--- START ---
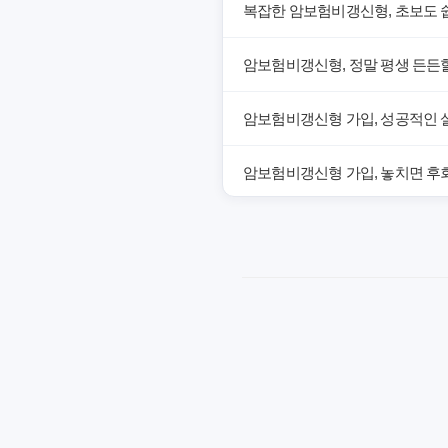
복잡한 암보험비갱신형, 초보도 
암보험비갱신형, 정말 평생 든든할
암보험비갱신형 가입, 성공적인 
암보험비갱신형 가입, 놓치면 후회
암보험비갱신형, 잘못 선택하면 손
암보험비갱신형, 실제 가입자들이
갱신형 암보험과 비갱신형, 어떤 
암보험비갱신형, 평생 고정 보험
암보험 비갱신형, 왜 지금 선택해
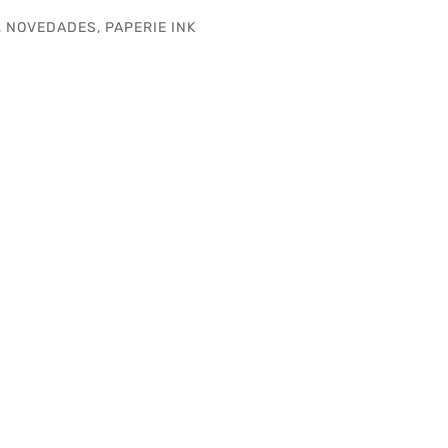
,
NOVEDADES
,
PAPERIE INK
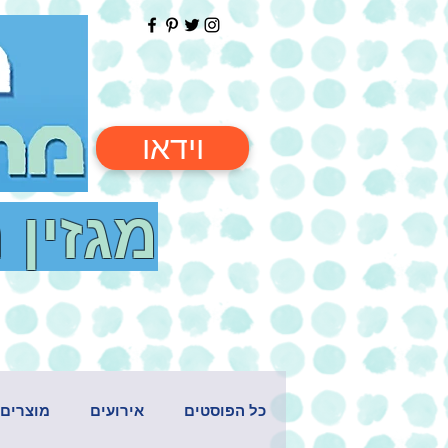
וידאו
מגזין 
כל הפוסטים
אירועים
מוצרים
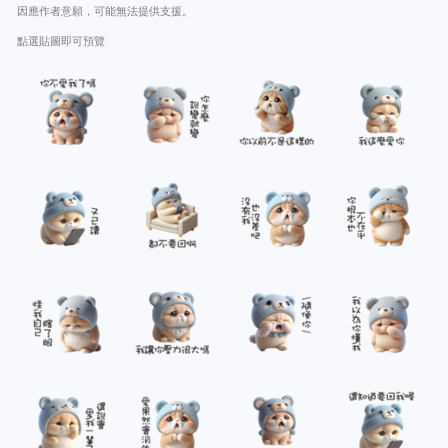
因應作者意願，可能無法提供支援。
點選貼圖即可預覽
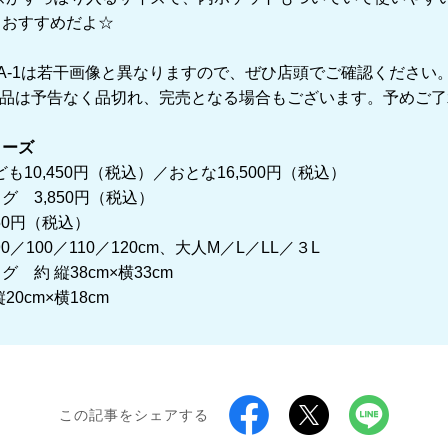
もおすすめだよ☆
A-1は若干画像と異なりますので、ぜひ店頭でご確認ください
商品は予告なく品切れ、完売となる場合もございます。予めご了
リーズ
ども10,450円（税込）／おとな16,500円（税込）
3,850円（税込）
0円（税込）
0／100／110／120cm、大人M／L／LL／３L
 縦38cm×横33cm
cm×横18cm
この記事をシェアする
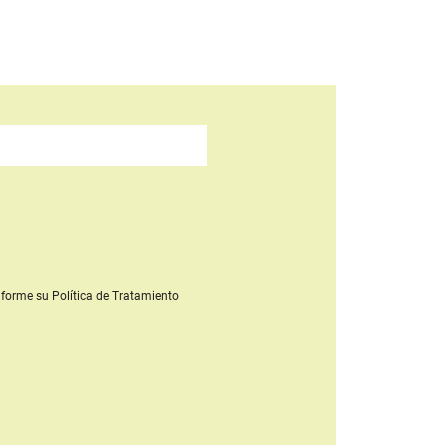
forme su Política de Tratamiento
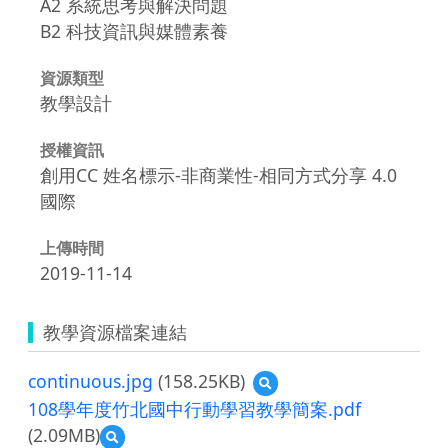
A2 系統思考與解決問題
B2 科技資訊與媒體素養
資源類型
教學設計
授權資訊
創用CC 姓名標示-非商業性-相同方式分享 4.0
國際
上傳時間
2019-11-14
教學資源檔案連結
continuous.jpg
(158.25KB)
預
覽
108學年度竹北國中行動學習教學簡案.pdf
continuous.jpg
(2.09MB)
預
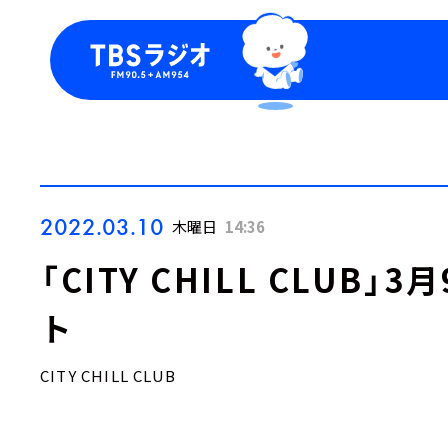
今日の番組表
トピッ
週間番組表
TBS
Podca
お知ら
2022.03.10
木曜日
14:36
「CITY CHILL CLUB
ト
CITY CHILL CLUB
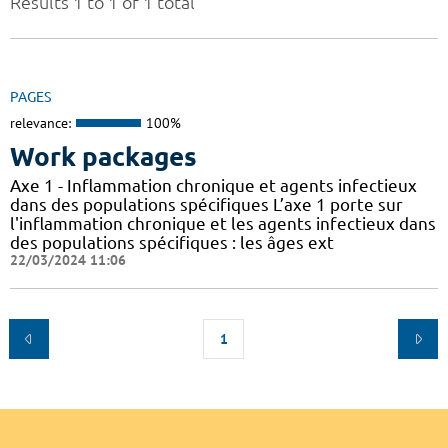
Results 1 to 1 of 1 total
PAGES
relevance:
100%
Work packages
Axe 1 - Inflammation chronique et agents infectieux
dans des populations spécifiques L’axe 1 porte sur
l'inflammation chronique et les agents infectieux dans
des populations spécifiques : les âges ext
22/03/2024 11:06
1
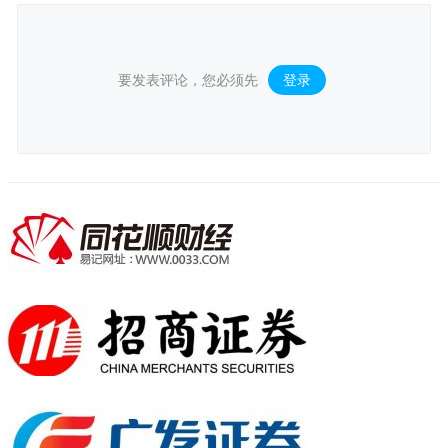
要发表评论，您必须先
登录
。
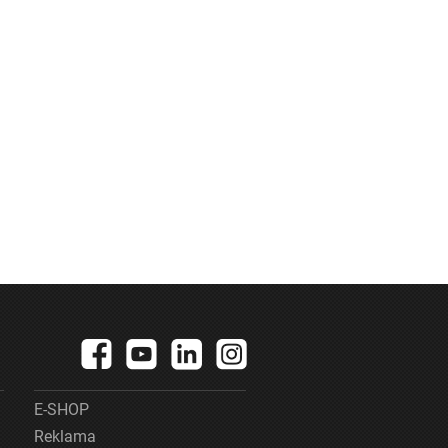
E-SHOP
Reklama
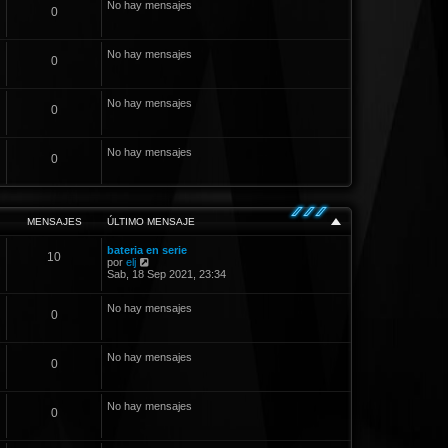
No hay mensajes
0
s
a
j
e
No hay mensajes
0
No hay mensajes
0
No hay mensajes
0
MENSAJES
ÚLTIMO MENSAJE
bateria en serie
10
V
por
elj
e
Sab, 18 Sep 2021, 23:34
r
ú
No hay mensajes
l
0
t
i
m
No hay mensajes
o
0
m
e
n
s
No hay mensajes
0
a
j
e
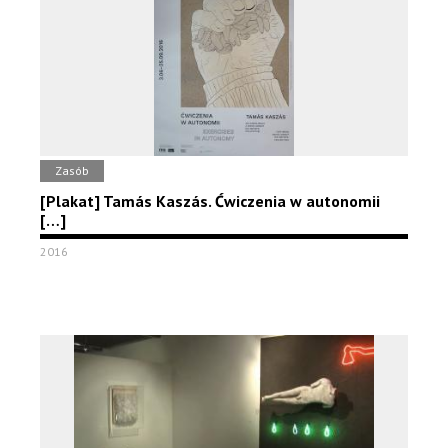
Zasób
[Plakat] Tamás Kaszás. Ćwiczenia w autonomii
[…]
2016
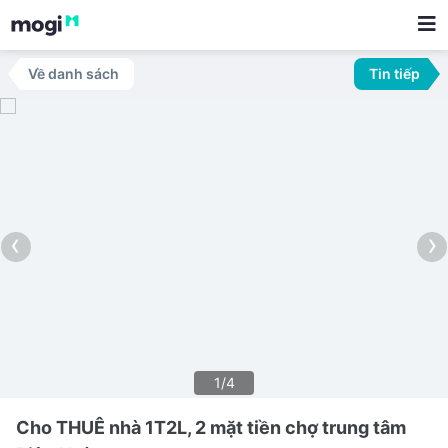
Về danh sách
Tin tiếp
‹
›
1/4
Cho THUÊ nhà 1T2L, 2 mặt tiền chợ trung tâm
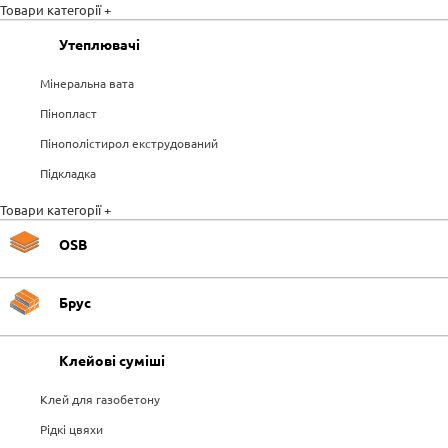
Товари категорії +
Утеплювачі
Мінеральна вата
Пінопласт
Пінополістирол екструдований
Підкладка
Товари категорії +
OSB
Брус
Клейові суміші
Клей для газобетону
Рідкі цвяхи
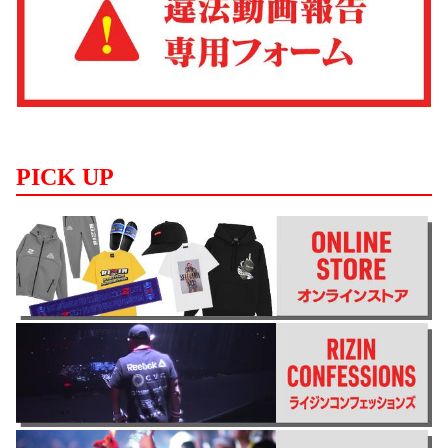
PICK UP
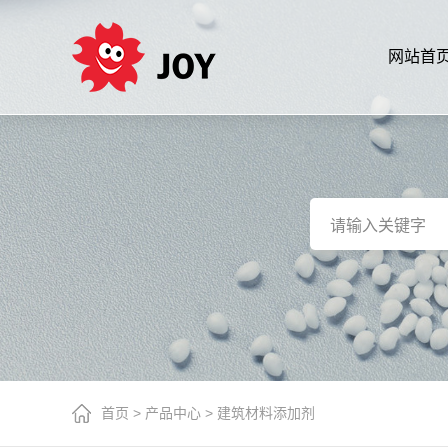
网站首
首页
>
产品中心
>
建筑材料添加剂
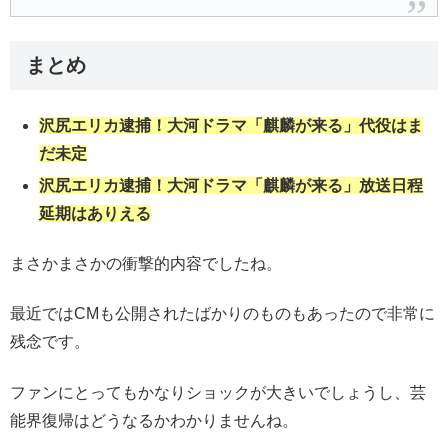
まとめ
沢尻エリカ逮捕！大河ドラマ「麒麟が来る」代役はま
だ未定
沢尻エリカ逮捕！大河ドラマ「麒麟が来る」放送日程
延期はありえる
まさかまさかの衝撃的内容でしたね。
最近ではCMも公開されたばかりのものもあったので非常に
残念です。
ファンにとってもかなりショックが大きいでしょうし、芸
能界復帰はどうなるかわかりませんね。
--- END ---
• [Task directions]: Pictures are to be left out, while the records are copied word for word.

• [Result]:
복잡한 암보험비갱신형, 초보도 
암보험비갱신형, 정말 평생 든든할
암보험비갱신형 가입, 성공적인 
암보험비갱신형 가입, 놓치면 후회
암보험비갱신형, 잘못 선택하면 손
암보험비갱신형, 실제 가입자들이
갱신형 암보험과 비갱신형, 어떤 
암보험비갱신형, 평생 고정 보험
암보험 비갱신형, 왜 지금 선택해
,
NOVEDADES
,
PAPERIE INK
וידאו
מגזין 
כל הפוסטים
אירועים
מוצרים
因應作者意願，可能無法提供支援。
點選貼圖即可預覽
もおすすめだよ☆
A-1は若干画像と異なりますので、ぜひ店頭でご確認ください
商品は予告なく品切れ、完売となる場合もございます。予めご了
リーズ
ども10,450円（税込）／おとな16,500円（税込）
3,850円（税込）
0円（税込）
0／100／110／120cm、大人M／L／LL／３L
 縦38cm×横33cm
cm×横18cm
この記事をシェアする
forme su Política de Tratamiento
A2 系統思考與解決問題
B2 科技資訊與媒體素養
資源類型
教學設計
授權資訊
創用CC 姓名標示-非商業性-相同方式分享 4.0
國際
上傳時間
2019-11-14
教學資源檔案連結
continuous.jpg
(158.25KB)
預
覽
108學年度竹北國中行動學習教學簡案.pdf
continuous.jpg
(2.09MB)
預
今日の番組表
トピッ
週間番組表
TBS
Podca
お知ら
2022.03.10
木曜日
14:36
「CITY CHILL CLUB
ト
CITY CHILL CLUB
Results 1 to 1 of 1 total
PAGES
relevance:
100%
Work packages
Axe 1 - Inflammation chronique et agents infectieux
dans des populations spécifiques L’axe 1 porte sur
l'inflammation chronique et les agents infectieux dans
des populations spécifiques : les âges ext
22/03/2024 11:06
1
要发表评论，您必须先
登录
。
E-SHOP
Reklama
No hay mensajes
0
s
a
j
e
No hay mensajes
0
No hay mensajes
0
No hay mensajes
0
MENSAJES
ÚLTIMO MENSAJE
bateria en serie
10
V
por
elj
e
Sab, 18 Sep 2021, 23:34
r
ú
No hay mensajes
l
0
t
i
m
No hay mensajes
o
0
m
e
n
s
No hay mensajes
0
a
j
e
Zasób
[Plakat] Tamás Kaszás. Ćwiczenia w autonomii
[…]
2016
Về danh sách
Tin tiếp
‹
›
1/4
Cho THUÊ nhà 1T2L, 2 mặt tiền chợ trung tâm
Товари категорії +
Утеплювачі
Мінеральна вата
Пінопласт
Пінополістирол екструдований
Підкладка
Товари категорії +
OSB
Брус
Клейові суміші
Клей для газобетону
Рідкі цвяхи
PICK UP
网站首
首页
>
产品中心
>
建筑材料添加剂
まとめ
沢尻エリカ逮捕！大河ドラマ「麒麟が来る」代役はま
だ未定
沢尻エリカ逮捕！大河ドラマ「麒麟が来る」放送日程
延期はありえる
まさかまさかの衝撃的内容でしたね。
最近ではCMも公開されたばかりのものもあったので非常に
残念です。
ファンにとってもかなりショックが大きいでしょうし、芸
能界復帰はどうなるかわかりませんね。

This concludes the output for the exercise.